By Councilmember Mike O'Brien
Last year, over 3,400 people exited homelessness in Seattle. Lifting people out of homelessness is hard work that needs resources, compassionate case managers, and investments in temporary shelters and permanent housing.
The work that the City and community have already done to address homelessness has impacted the lives of many. People like Alice were able to get back on their feet because of the investments the City has made in outreach, temporary shelter and permanent housing.
Alice, a Native American woman, has lived 20 years on the streets of Ballard, her home. After 5 years of connections, outreach workers were able to connect Alice to the City’s sanctioned encampment program and eventually place her in affordable housing. Because of City investments, she now has keys to a Ballard apartment and has since started volunteering at a Ballard homeless services program.
We want to help thousands like Alice, but our efforts have plateaued. The crisis continues to worsen due to rising rents, growing income inequality, and defunded mental health and opioid treatment services from the state and federal government.
I hear from people all the time: we need more places for people. More tiny homes, more sanctioned encampments, more safe zones for vehicles, and definitely more housing. I couldn’t agree more.
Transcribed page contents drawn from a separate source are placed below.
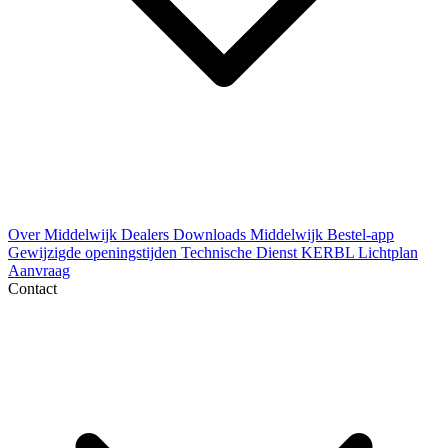
Over Middelwijk
Dealers
Downloads
Middelwijk Bestel-app
Gewijzigde openingstijden
Technische Dienst
KERBL Lichtplan
Aanvraag
Contact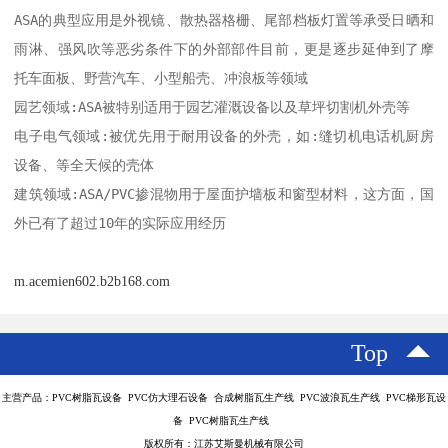
ASA的典型应用是外视镜、散热器格栅、尾部档板灯置等承受日晒和
雨淋、强风吹等恶劣条件下的外部部件目前，更是逐步延伸到了摩
托车面板、野营汽车、小型船壳、冲浪板等领域

园艺领域:ASA被特别适用于园艺灌溉设备以及草坪切割机外壳等

电子电气领域:被优先用于耐用设备的外壳，如:缝切机电话机厨房
设备、等全天候的壳体

建筑领域:ASA/PVC掺混物用于屋面护墙板和窗型材料，这方面，国
m.acemien602.b2b168.com
Top
主营产品：PVC树脂瓦设备 PVC仿大理石设备 合成树脂瓦生产线 PVC波浪瓦生产线 PVC梯形瓦设
备 PVC树脂瓦生产线
版权所有：江苏艾斯曼机械有限公司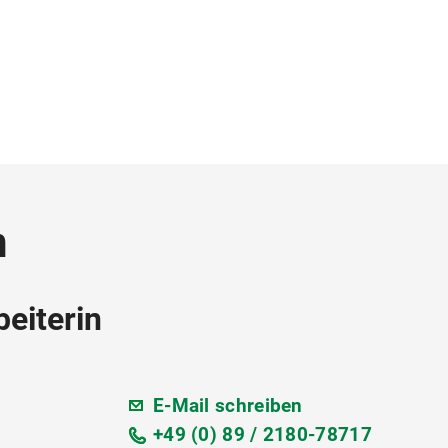
n
eiterin
E-Mail schreiben
+49 (0) 89 / 2180-78717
The question is: how do we build on our successes, and create a pipeline to shelter and housing, when our revenue options are limited?
Last year, then-Councilmember Kirsten Harris-Talley and I proposed generating the necessary resources by asking those businesses that had benefited the most from our economic boom to contribute a few cents an hour for each employee to pay for housing, shelter, and services for those left behind. With consultation from the Progressive Revenue Task Force, that proposal has evolved at Council and now includes the following elements:
- Exempt Seattle’s small and medium-sized businesses, only applying to those with at least $20 million or more annually in taxable gross receipts as measured under the City’s existing Business & Occupation tax;
- Applies only to the City’s approximately 500 largest businesses (or approximately 3% of Seattle’s business owners);
- Large businesses included will pay just about a quarter ($0.26) per hour per employee working in Seattle;
- All nonprofit businesses in Seattle are exempt;
- The employee hours tax will be replaced by a business payroll tax on January 1, 2021;
- For those same approximately 500 largest businesses, the replacement business payroll tax will be calculated as 0.7 percent of all payroll related to work done in Seattle.
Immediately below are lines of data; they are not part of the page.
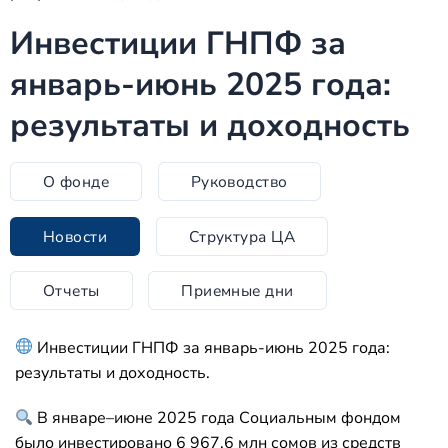
Инвестиции ГНПФ за
январь-июнь 2025 года:
результаты и доходность
О фонде
Руководство
Новости
Структура ЦА
Отчеты
Приемные дни
Инвестиции ГНПФ за январь-июнь 2025 года:
результаты и доходность.
В январе–июне 2025 года Социальным фондом
было инвестировано 6 967,6 млн сомов из средств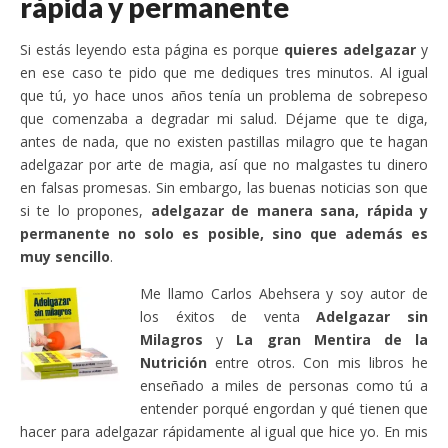
rápida y permanente
Si estás leyendo esta página es porque
quieres adelgazar
y
en ese caso te pido que me dediques tres minutos. Al igual
que tú, yo hace unos años tenía un problema de sobrepeso
que comenzaba a degradar mi salud. Déjame que te diga,
antes de nada, que no existen pastillas milagro que te hagan
adelgazar por arte de magia, así que no malgastes tu dinero
en falsas promesas. Sin embargo, las buenas noticias son que
si te lo propones,
adelgazar de manera sana, rápida y
permanente no solo es posible, sino que además es
muy sencillo
.
Me llamo Carlos Abehsera y soy autor de
los éxitos de venta
Adelgazar sin
Milagros
y
La gran Mentira de la
Nutrición
entre otros. Con mis libros he
enseñado a miles de personas como tú a
entender porqué engordan y qué tienen que
hacer para adelgazar rápidamente al igual que hice yo. En mis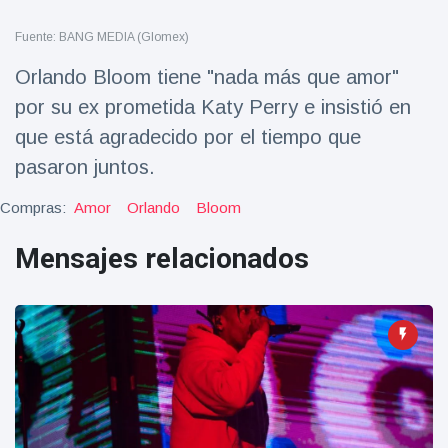
Salud y forma física
(73)
Fuente: BANG MEDIA (Glomex)
Viajes y Aventura
(77)
Orlando Bloom tiene "nada más que amor"
por su ex prometida Katy Perry e insistió en
Últimas noticias
que está agradecido por el tiempo que
pasaron juntos.
SKAI News
in English |
Compras:
Amor
Orlando
Bloom
07/10/2025
7 October
9000 Vistas
Mensajes relacionados
Halloween -
31 de
octubre!
8 May
7432
Vistas
Großmutter
feiert ihren
99.
8 May
1133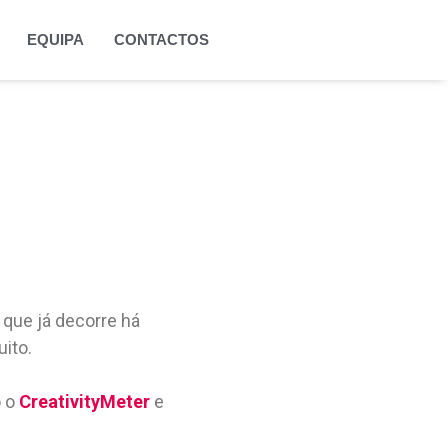
EQUIPA
CONTACTOS
 que já decorre há
ito.
o o
CreativityMeter
e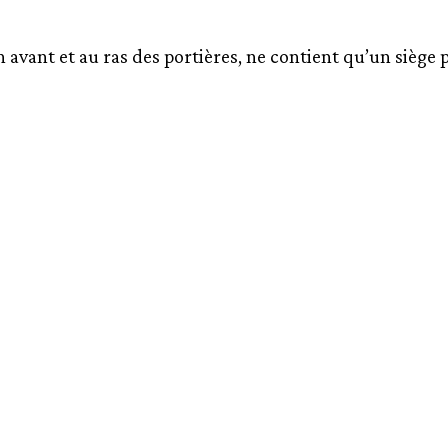
 avant et au ras des portières, ne contient qu’un siège po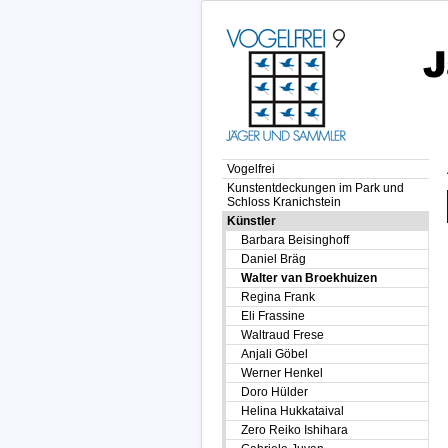
Vogelfrei
Kunstentdeckungen im Park und
Schloss Kranichstein
Künstler
Barbara Beisinghoff
Daniel Bräg
Walter van Broekhuizen
Regina Frank
Eli Frassine
Waltraud Frese
Anjali Göbel
Werner Henkel
Doro Hülder
Helina Hukkataival
Zero Reiko Ishihara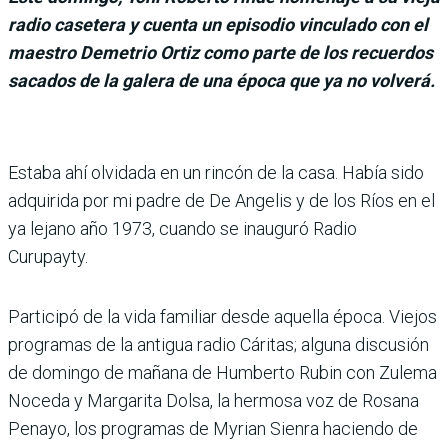
radio casetera y cuenta un episodio vinculado con el
maestro Demetrio Ortiz como parte de los recuerdos
sacados de la galera de una época que ya no volverá.
Estaba ahí olvidada en un rincón de la casa. Había sido
adquirida por mi padre de De Angelis y de los Ríos en el
ya lejano año 1973, cuando se inauguró Radio
Curupayty.
Participó de la vida familiar desde aquella época. Viejos
programas de la antigua radio Cáritas; alguna discusión
de domingo de mañana de Humberto Rubin con Zulema
Noceda y Margarita Dolsa, la hermosa voz de Rosana
Penayo, los programas de Myrian Sienra haciendo de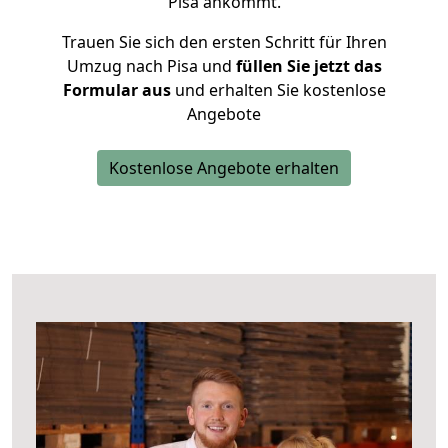
Pisa ankommt.
Trauen Sie sich den ersten Schritt für Ihren
Umzug nach Pisa und
füllen Sie jetzt das
Formular aus
und erhalten Sie kostenlose
Angebote
Kostenlose Angebote erhalten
Seattle’s small businesses, about 97 percent of all businesses in the city, will not be taxed by this proposal. Just the opposite, this proposal does much of what many small businesses want to see in responding to the crisis – it creates more safe and appropriate places for people to go. I know how hard small business owners work to be successful; they are struggling under the same unequal economic forces that have exacerbated the homelessness crisis. Many small business owners take home less income than their workers to stay afloat, and still have to pay income taxes. Because of our unequal tax system, companies making the most revenue do not pay comparable income taxes. Amazon made $5 billion last year and paid zero federal income taxes. And while philanthropic efforts are appreciated, these efforts pale in comparison to a systemic and sustained approach addressing the inequities that our economic boom has created.
This proposal is not meant to demonize high-grossing businesses, but rather to create more fairness in the system, and to fund the solutions that will benefit everybody, including businesses of all sizes. Helping people is not a zero-sum game. With this investment, we will jumpstart a regional and sustained approach to homelessness that will make a difference for our unsheltered population, and our businesses.